Leave out all images and set down the records exactly as given.

DATA LISTING section start

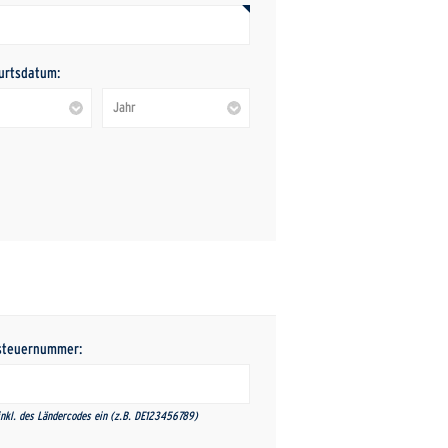
urtsdatum:
steuernummer:
nkl. des Ländercodes ein (z.B. DE123456789)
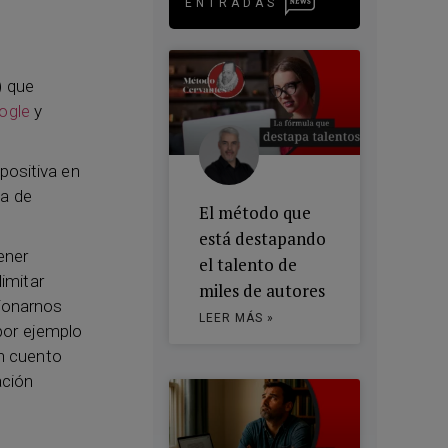
ENTRADAS
) que
ogle
y
positiva en
ña de
El método que
está destapando
ener
el talento de
limitar
miles de autores
cionarnos
LEER MÁS »
 por ejemplo
un cuento
ación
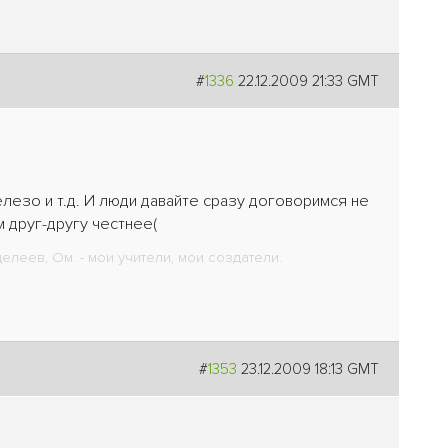
#
1336
22.12.2009 21:33 GMT
елезо и т.д. И люди давайте сразу договоримся не
ем друг-другу честнее
(
леев, Ом. - мои учители, мои создатели.
#
1353
23.12.2009 18:13 GMT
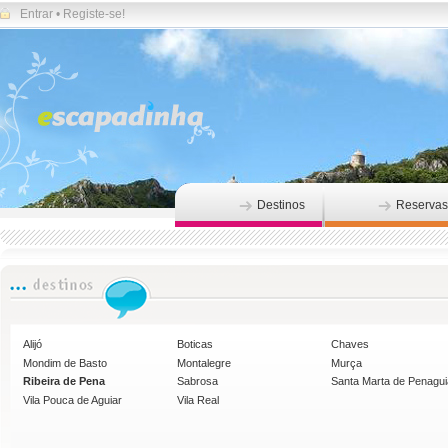
Entrar
•
Registe-se!
Destinos
Reservas
Alijó
Boticas
Chaves
Mondim de Basto
Montalegre
Murça
Ribeira de Pena
Sabrosa
Santa Marta de Penagu
Vila Pouca de Aguiar
Vila Real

DATA LISTING section end

• TASK RESPONSE:
urtsdatum:
steuernummer:
nkl. des Ländercodes ein (z.B. DE123456789)
ENTRADAS
) que
ogle
y
positiva en
ña de
El método que
está destapando
ener
el talento de
limitar
miles de autores
cionarnos
LEER MÁS »
 por ejemplo
un cuento
ación
#
1336
22.12.2009 21:33 GMT
елезо и т.д. И люди давайте сразу договоримся не
ем друг-другу честнее
(
леев, Ом. - мои учители, мои создатели.
#
1353
23.12.2009 18:13 GMT
Entrar
•
Registe-se!
Destinos
Reservas
Alijó
Boticas
Chaves
Mondim de Basto
Montalegre
Murça
Ribeira de Pena
Sabrosa
Santa Marta de Penagu
Vila Pouca de Aguiar
Vila Real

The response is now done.